WORK TO COMPLETE »
Give back exactly the lines of the data below, starting with the line that has "Easy, just drag and drop the widget" and going on through the line that has "これらの統計を理解することで、チームはカムバック能力を高".

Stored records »

****************

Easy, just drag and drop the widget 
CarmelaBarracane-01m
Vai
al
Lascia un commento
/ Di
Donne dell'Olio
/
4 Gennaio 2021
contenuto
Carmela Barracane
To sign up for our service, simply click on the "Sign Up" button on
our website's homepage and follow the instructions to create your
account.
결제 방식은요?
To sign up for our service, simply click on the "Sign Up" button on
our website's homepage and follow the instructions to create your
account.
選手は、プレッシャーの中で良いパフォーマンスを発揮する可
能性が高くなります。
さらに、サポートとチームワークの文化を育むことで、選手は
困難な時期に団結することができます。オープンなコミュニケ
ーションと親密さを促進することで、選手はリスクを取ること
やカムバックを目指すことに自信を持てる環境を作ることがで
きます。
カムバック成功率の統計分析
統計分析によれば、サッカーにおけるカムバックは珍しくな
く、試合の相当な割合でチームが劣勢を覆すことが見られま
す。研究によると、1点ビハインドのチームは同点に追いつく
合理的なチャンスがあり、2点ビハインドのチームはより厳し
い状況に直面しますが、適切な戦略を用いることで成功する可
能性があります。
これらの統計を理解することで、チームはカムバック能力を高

****************

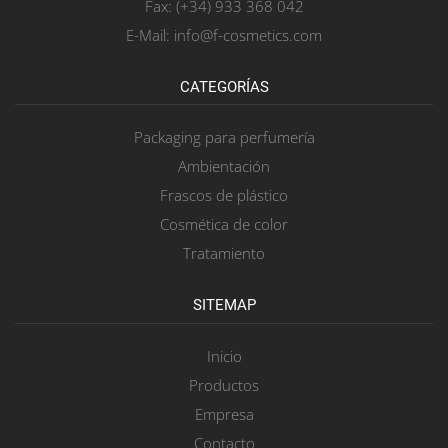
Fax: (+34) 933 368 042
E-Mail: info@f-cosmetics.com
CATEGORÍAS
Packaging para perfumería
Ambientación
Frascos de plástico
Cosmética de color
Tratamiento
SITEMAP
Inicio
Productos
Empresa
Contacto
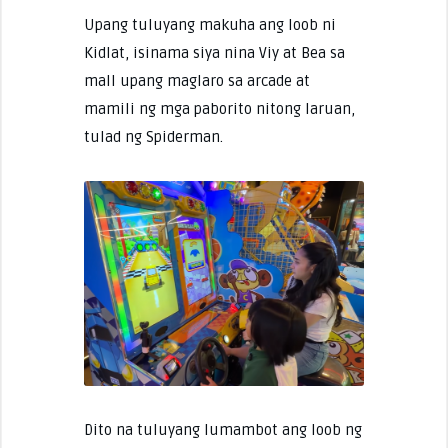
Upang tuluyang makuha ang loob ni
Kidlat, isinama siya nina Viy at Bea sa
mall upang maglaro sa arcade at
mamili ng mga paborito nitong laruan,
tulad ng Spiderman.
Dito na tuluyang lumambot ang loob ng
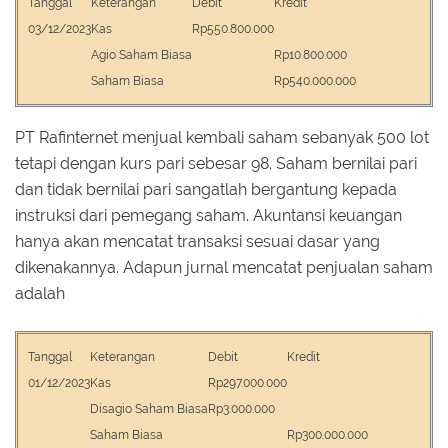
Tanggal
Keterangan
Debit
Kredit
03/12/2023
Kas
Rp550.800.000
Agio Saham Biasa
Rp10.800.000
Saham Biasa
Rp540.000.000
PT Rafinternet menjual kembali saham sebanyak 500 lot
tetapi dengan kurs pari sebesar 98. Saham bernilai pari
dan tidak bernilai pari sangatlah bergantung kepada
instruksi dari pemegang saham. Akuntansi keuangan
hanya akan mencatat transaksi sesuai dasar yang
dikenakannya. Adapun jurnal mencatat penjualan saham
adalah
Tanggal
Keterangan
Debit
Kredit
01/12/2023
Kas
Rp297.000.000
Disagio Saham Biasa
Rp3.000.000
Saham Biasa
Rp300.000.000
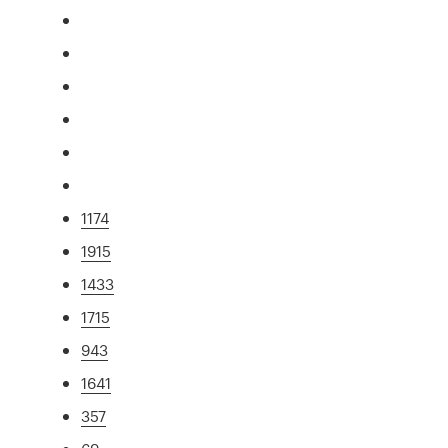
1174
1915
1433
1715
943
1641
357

****************

TASK RESULT »
Easy, just drag and drop the widget 
CarmelaBarracane-01m
Vai
al
Lascia un commento
/ Di
Donne dell'Olio
/
4 Gennaio 2021
contenuto
Carmela Barracane
To sign up for our service, simply click on the "Sign Up" button on
our website's homepage and follow the instructions to create your
account.
결제 방식은요?
To sign up for our service, simply click on the "Sign Up" button on
our website's homepage and follow the instructions to create your
account.
選手は、プレッシャーの中で良いパフォーマンスを発揮する可
能性が高くなります。
さらに、サポートとチームワークの文化を育むことで、選手は
困難な時期に団結することができます。オープンなコミュニケ
ーションと親密さを促進することで、選手はリスクを取ること
やカムバックを目指すことに自信を持てる環境を作ることがで
きます。
カムバック成功率の統計分析
統計分析によれば、サッカーにおけるカムバックは珍しくな
く、試合の相当な割合でチームが劣勢を覆すことが見られま
す。研究によると、1点ビハインドのチームは同点に追いつく
合理的なチャンスがあり、2点ビハインドのチームはより厳し
い状況に直面しますが、適切な戦略を用いることで成功する可
能性があります。
これらの統計を理解することで、チームはカムバック能力を高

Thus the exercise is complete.